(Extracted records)
======

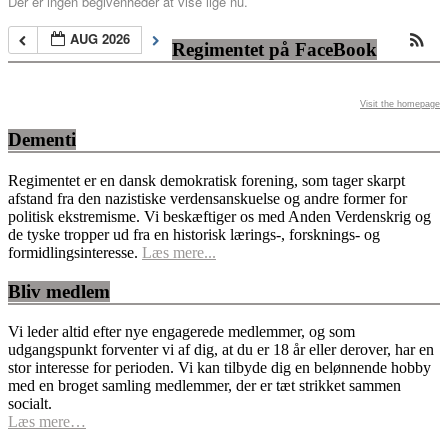
Der er ingen begivenheder at vise lige nu.
AUG 2026
Regimentet på FaceBook
Visit the homepage
Dementi
Regimentet er en dansk demokratisk forening, som tager skarpt
afstand fra den nazistiske verdensanskuelse og andre former for
politisk ekstremisme. Vi beskæftiger os med Anden Verdenskrig og
de tyske tropper ud fra en historisk lærings-, forsknings- og
formidlingsinteresse.
Læs mere...
Bliv medlem
Vi leder altid efter nye engagerede medlemmer, og som
udgangspunkt forventer vi af dig, at du er 18 år eller derover, har en
stor interesse for perioden. Vi kan tilbyde dig en belønnende hobby
med en broget samling medlemmer, der er tæt strikket sammen
socialt.
Læs mere…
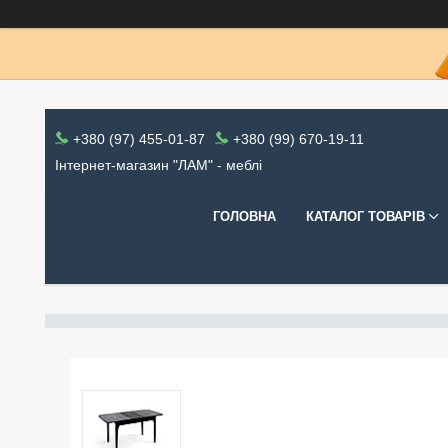
+380 (97) 455-01-87
+380 (99) 670-19-11
Інтернет-магазин "ЛАМ" - меблі
ГОЛОВНА
КАТАЛОГ ТОВАРІВ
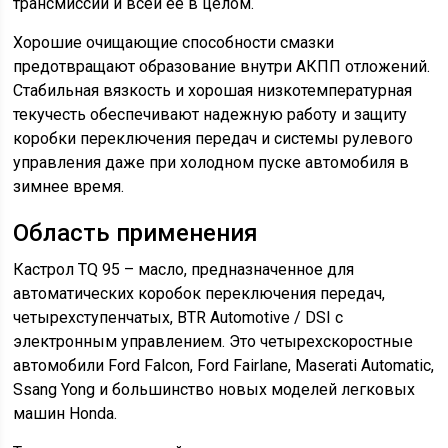
трансмиссии и всей ее в целом.
Хорошие очищающие способности смазки
предотвращают образование внутри АКПП отложений.
Стабильная вязкость и хорошая низкотемпературная
текучесть обеспечивают надежную работу и защиту
коробки переключения передач и системы рулевого
управления даже при холодном пуске автомобиля в
зимнее время.
Область применения
Кастрол TQ 95 – масло, предназначенное для
автоматических коробок переключения передач,
четырехступенчатых, BTR Automotive / DSI с
электронным управлением. Это четырехскоростные
автомобили Ford Falcon, Ford Fairlane, Maserati Automatic,
Ssang Yong и большинство новых моделей легковых
машин Honda.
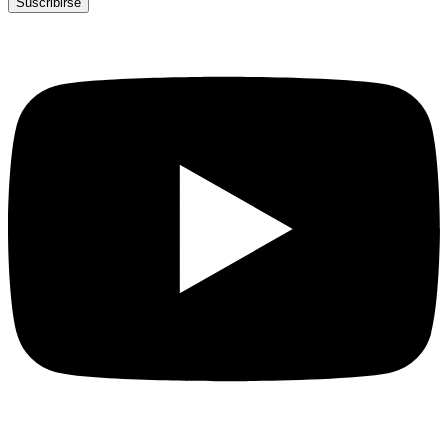
Suscribirse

======

> [Work required] Before duplicating, set the pictures aside; then output exactly the lines from the one with "четырехступенчатых, BTR Automotive / DSI с" through the end of the records, and only those.

> [Task answer]
четырехступенчатых, BTR Automotive / DSI с
электронным управлением. Это четырехскоростные
автомобили Ford Falcon, Ford Fairlane, Maserati Automatic,
Ssang Yong и большинство новых моделей легковых
машин Honda.
Suscribirse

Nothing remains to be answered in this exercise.